Dataset records Block Start
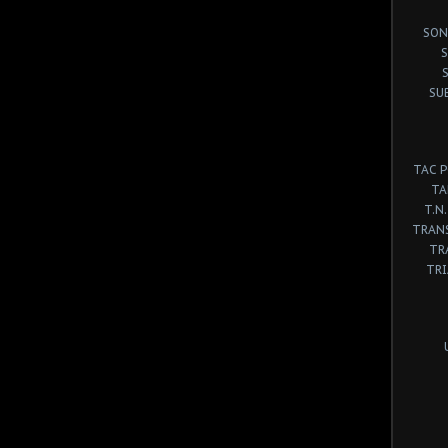
SON
S
SU
TAC 
TA
T.N.
TRANS
TR
TR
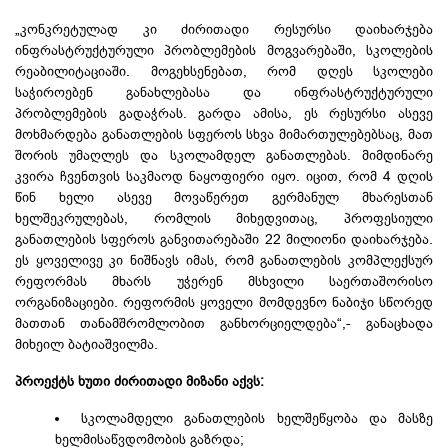
„კონკრეტულად კი ძირითადი რესურსი დაიხარჯება
ინფრასტრუქტურული პრობლემების მოგვარებაში, სკოლების
რეაბილიტაციაში. მოგეხსენებათ, რომ დღეს სკოლები
საჭიროებენ განახლებასა და ინფრასტრუქტურული
პრობლემების გადაჭრას. გარდა ამისა, ეს რესურსი ასევე
მოხმარდება განათლების სფეროს სხვა მიმართულებებსაც, მათ
შორის უმაღლეს და სკოლამდელ განათლებას. მიმდინარე
კვირა ჩვენთვის საკმაოდ ნაყოფიერი იყო. იცით, რომ 4 დღის
წინ ხელი ასევე მოვაწერეთ გერმანულ მხარესთან
ხელშეკრულებას, რომლის მიხედვითაც, პროფესიული
განათლების სფეროს განვითარებაში 22 მილიონი დაიხარჯება.
ეს ყოველივე კი ნიშნავს იმას, რომ განათლების კომპლექსურ
რეფორმას მხარს უჭერენ მსხვილი საერთაშორისო
ორგანიზაციები. რეფორმის ყოველი მომდევნო ნაბიჯი სწორედ
მათთან თანამშრომლობით განხორციელდება“,- განაცხადა
მიხეილ ბატიაშვილმა.
პროექტს ხუთი ძირითადი მიზანი აქვს:
სკოლამდელი განათლების ხელშეწყობა და მასზე
ხელმისაწვდომობის გაზრდა;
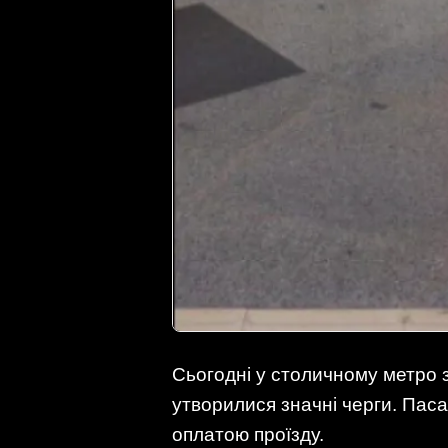
Сьогодні у столичному метро
утворилися значні черги. Пас
оплатою проїзду.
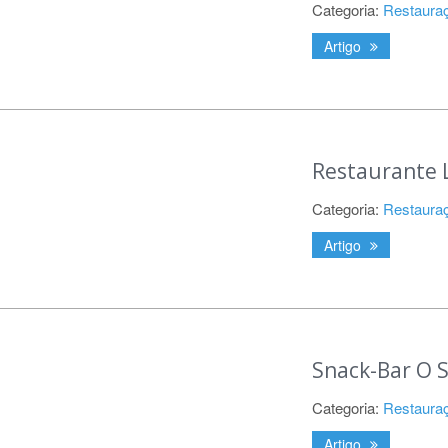
Categoria:
Restaura
Artigo
Restaurante L
Categoria:
Restaura
Artigo
Snack-Bar O S
Categoria:
Restaura
Artigo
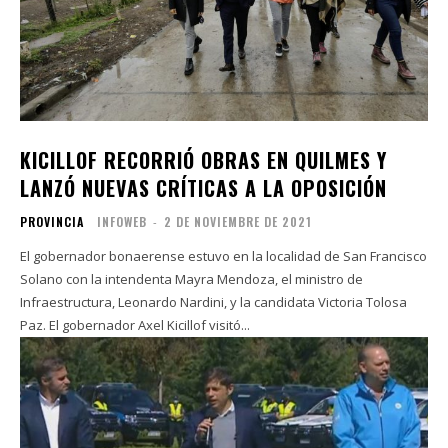
KICILLOF RECORRIÓ OBRAS EN QUILMES Y
LANZÓ NUEVAS CRÍTICAS A LA OPOSICIÓN
PROVINCIA
INFOWEB
-
2 DE NOVIEMBRE DE 2021
El gobernador bonaerense estuvo en la localidad de San Francisco
Solano con la intendenta Mayra Mendoza, el ministro de
Infraestructura, Leonardo Nardini, y la candidata Victoria Tolosa
Paz. El gobernador Axel Kicillof visitó...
Dataset records Block End
▶ [Exercise] Emit only the final stretch of the records: the line containing "Infraestructura, Leonardo Nardini, y" through the end, each line exactly as it stands.

▶ [Written answer]
Infraestructura, Leonardo Nardini, y la candidata Victoria Tolosa
Paz. El gobernador Axel Kicillof visitó...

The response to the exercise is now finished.